= Beginning of Section =

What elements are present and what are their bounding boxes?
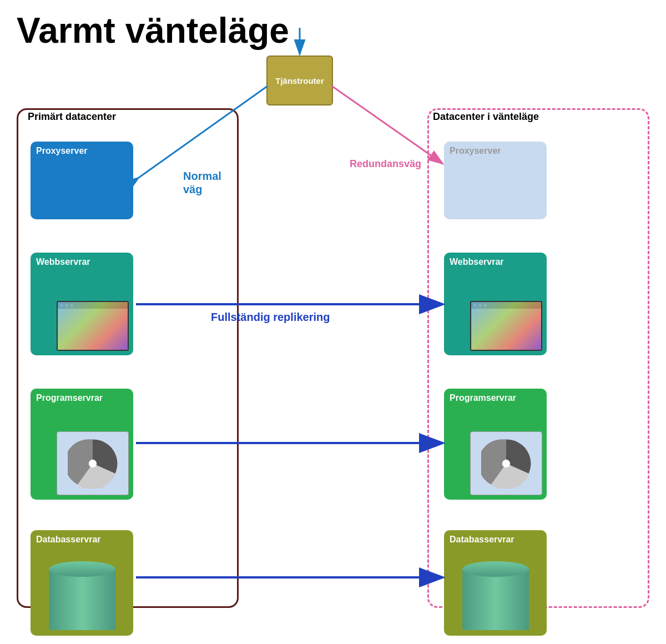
web-primary: Webbservrar xyxy=(31,253,133,355)
svg-line-10 xyxy=(332,86,443,164)
router-label: Tjänstrouter xyxy=(275,76,324,85)
app-standby: Programservrar xyxy=(444,389,547,500)
db-standby: Databasservrar xyxy=(444,530,547,636)
normal-way-label: Normalväg xyxy=(183,169,221,196)
router-box: Tjänstrouter xyxy=(266,56,333,105)
proxy-primary: Proxyserver xyxy=(31,142,133,219)
cylinder-primary xyxy=(49,561,115,630)
app-primary: Programservrar xyxy=(31,389,133,500)
redundancy-label: Redundansväg xyxy=(350,158,421,170)
svg-point-1 xyxy=(89,459,97,467)
pie-chart-primary xyxy=(57,431,129,495)
pie-chart-standby xyxy=(470,431,542,495)
proxy-standby: Proxyserver xyxy=(444,142,547,219)
replication-label: Fullständig replikering xyxy=(211,311,330,324)
page-title: Varmt vänteläge xyxy=(17,10,289,51)
db-primary: Databasservrar xyxy=(31,530,133,636)
svg-point-3 xyxy=(502,459,510,467)
cylinder-standby xyxy=(462,561,529,630)
web-standby: Webbservrar xyxy=(444,253,547,355)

= End of Section =

Your instructions: All lines with the word "proxy" must be located in the data and copied.

Task solution:
proxy-primary: Proxyserver xyxy=(31,142,133,219)
proxy-standby: Proxyserver xyxy=(444,142,547,219)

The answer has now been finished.